IICBA Co-organizes Indo-Africa Discussion: Sharing Experiences on Teachers during Covid-19
On 27 May, 2020, IICBA and UNESCO New Delhi Cluster Office joined hands with the Africa Federation of Teaching Regulatory Authorities (AFTRA), National Council for Teacher Education in India (NCTE), and the National Institute of Educational Planning and Administration (NIEPA) to create a sharing platform through a webinar.
With over 80 participants across the world, the session shared the initiatives taken by the governments to ensure quality and inclusive education, and to support teachers in ICT and distance learning from India and Africa. Furthermore, participants reflected on the lessons learned during COVID-19 and proposed much-needed actions for teaching and learning during the post-pandemic era.
The session was opened by the welcoming remarks of Dr. Yumiko Yokozeki, Director of IICBA. Following that, experiences and information on teachers’ support during Covid-19 were shared by experts from India and Africa who represented the following organizations: National Council of Teacher Education, India; Tata Institute of Social Sciences, India; National Institute of Educational Planning and Administration (NIEPA), India; Africa Federation of Teaching Regulatory Authorities (AFTRA); UNESCO Regional Office for Eastern Africa; Department of Basic Education, South Africa; and Moi University in Kenya.
Speakers introduced previous initiatives on teacher support in previous crises, and current responses to the education crisis during COVID-19 by countries or region. Several common challenges faced by both sides were highlighted, which included the provision of quality teachers equipped with ICT skills and knowledge; development of appropriate educational content of distance learning; identification of the voices of all teachers, especially of those from remote areas; and innovative ways to address the needs of teachers with regard to safety, motivation and psychosocial support. Moreover, India addressed the necessity of delineating existing online resources and converting them to current pedagogical structures, while Africa emphasized the needs of solving issues of connectivity, and considerations regarding school reopening after adequate preparation.

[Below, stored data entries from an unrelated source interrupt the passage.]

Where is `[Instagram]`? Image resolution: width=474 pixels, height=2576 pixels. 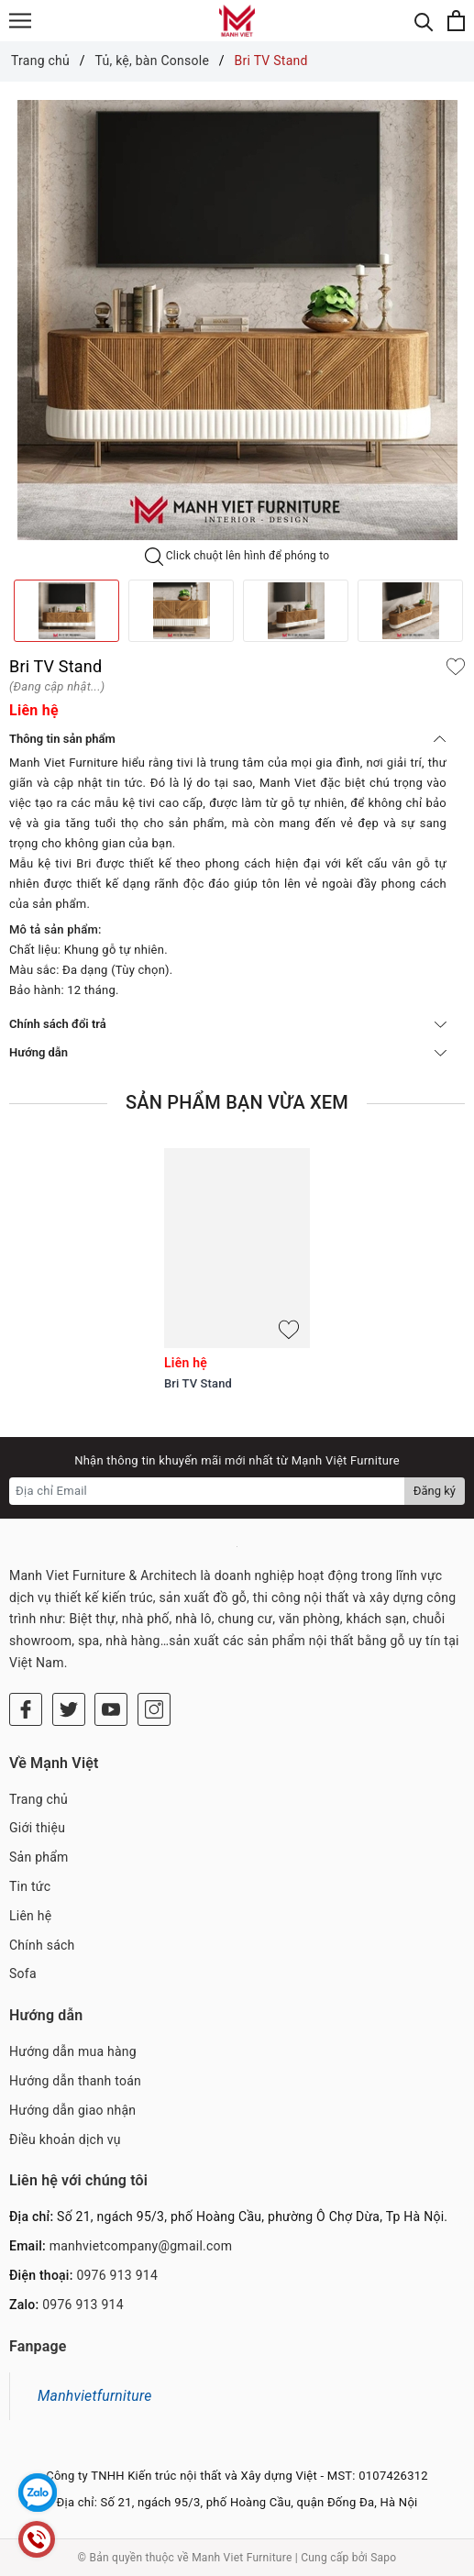 [Instagram] is located at coordinates (154, 1709).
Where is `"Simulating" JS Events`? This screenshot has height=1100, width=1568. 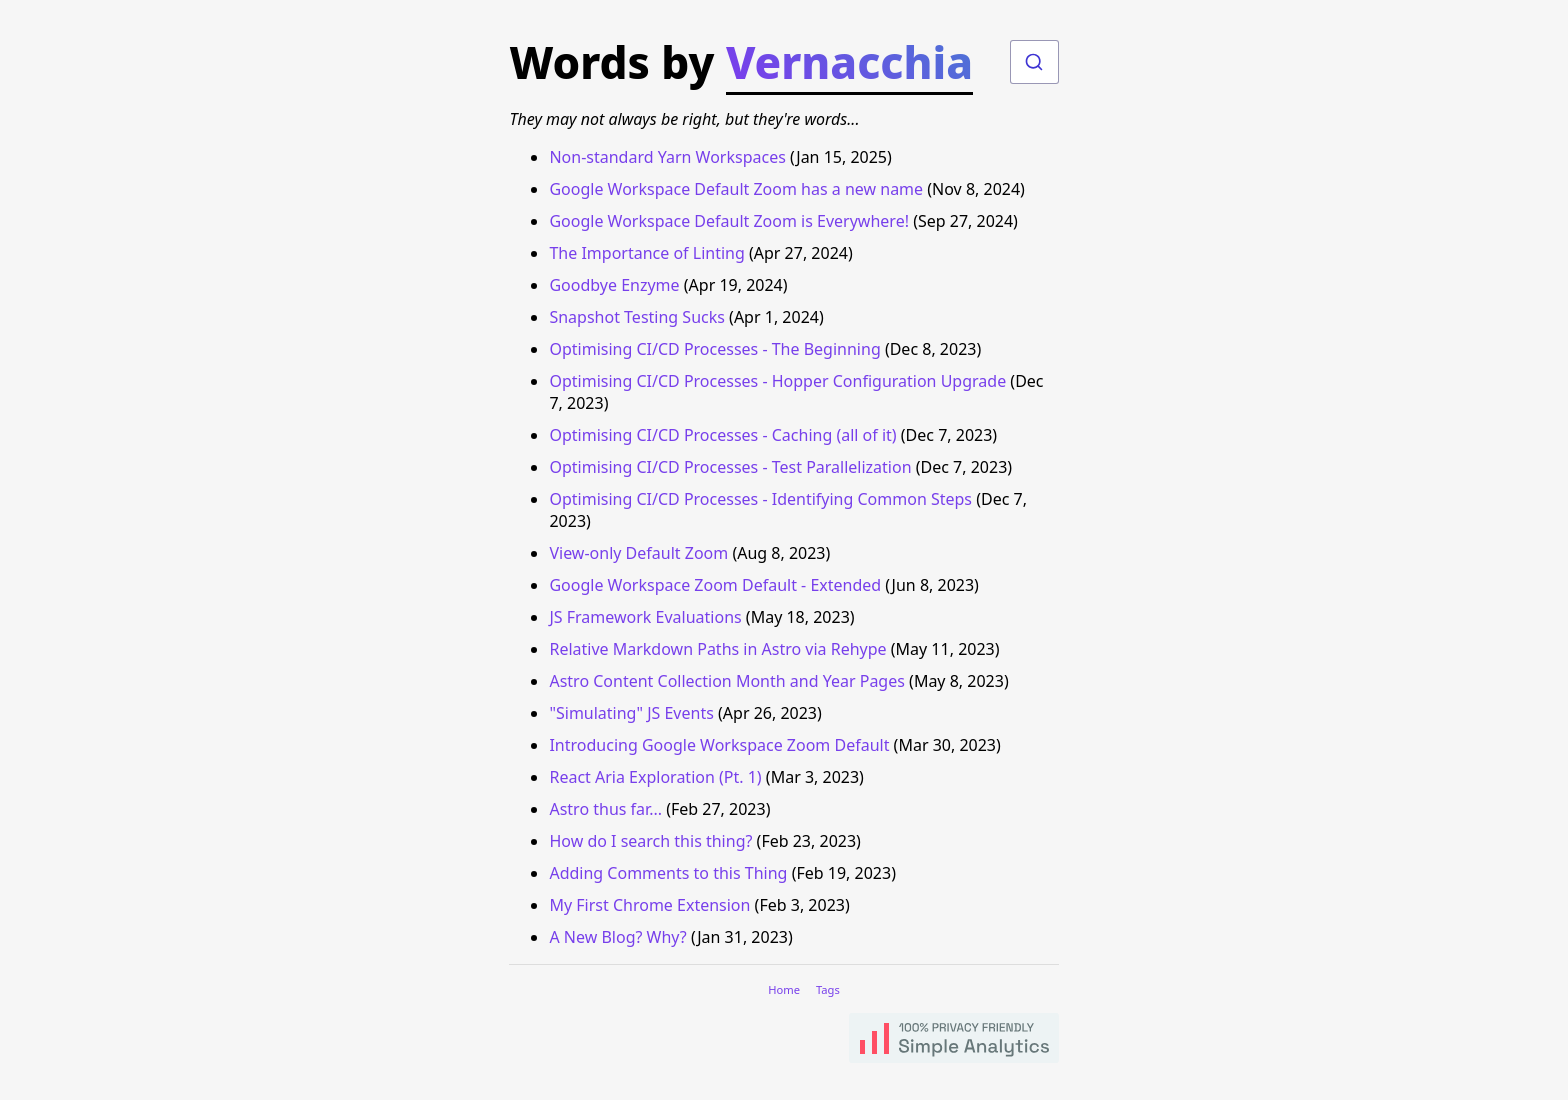 "Simulating" JS Events is located at coordinates (631, 713).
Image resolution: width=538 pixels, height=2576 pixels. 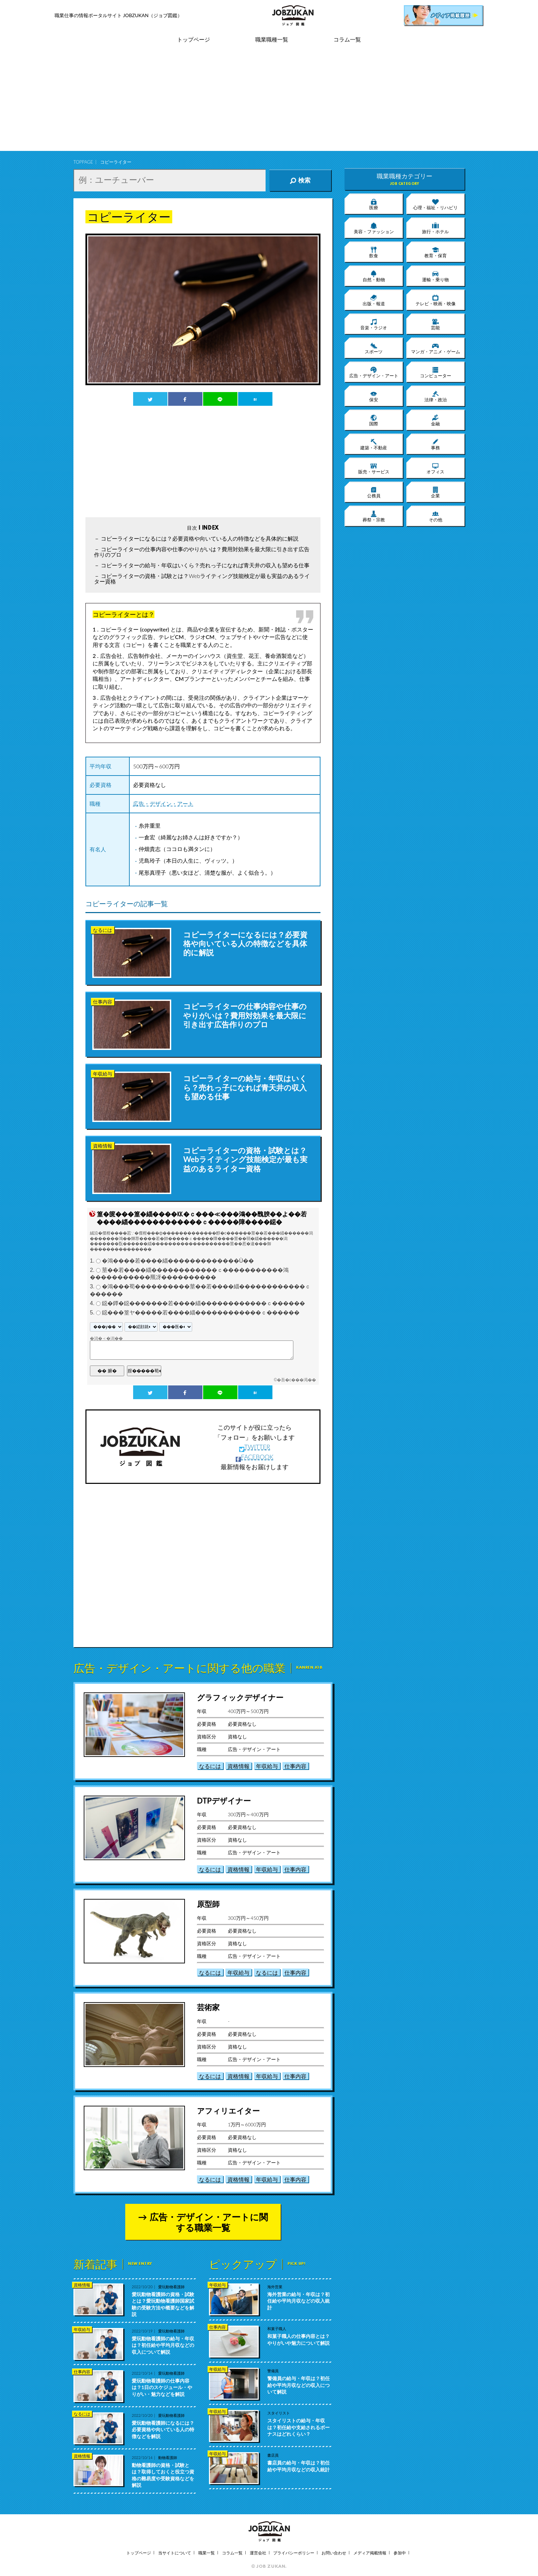 What do you see at coordinates (240, 1697) in the screenshot?
I see `グラフィックデザイナー` at bounding box center [240, 1697].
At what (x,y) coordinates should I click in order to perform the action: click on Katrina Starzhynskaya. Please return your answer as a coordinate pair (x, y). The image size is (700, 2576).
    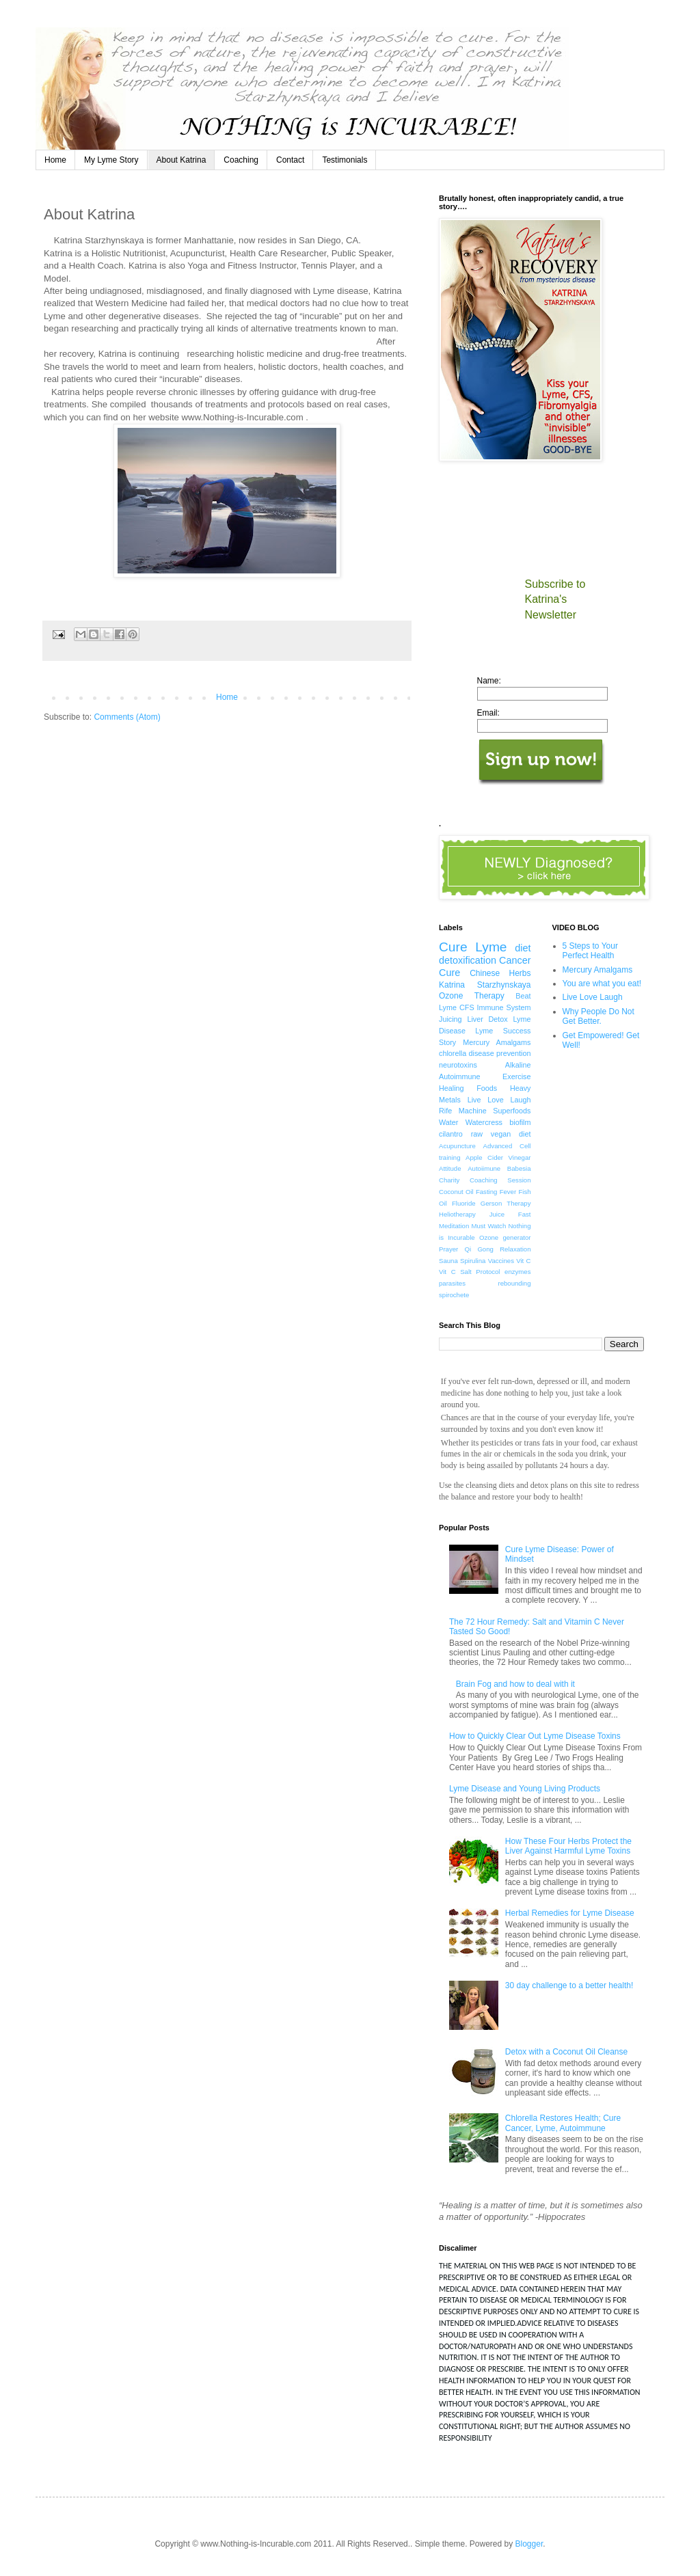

To this end, recommendations and prospects were summarized in the closing remarks by Prof. Padma Sarangapani, Chairperson, Centre for Education, Innovation and Action Research, Tata Institute of Social Sciences, India. She called upon governments to enhance the public-private partnership to address the issue of the provision of equipment for teachers and learners, and to build on existing visions and achievements in the past rather than beginning completely anew. Prof. Sarangapani highlighted that hybrid responses are needed where we do not lose sight of face-to-face interaction and use online approaches as a supplement. In the following discussion, IICBA and India could share more case studies about hybrid responses and technologies that can be blended in contexts of limited resources.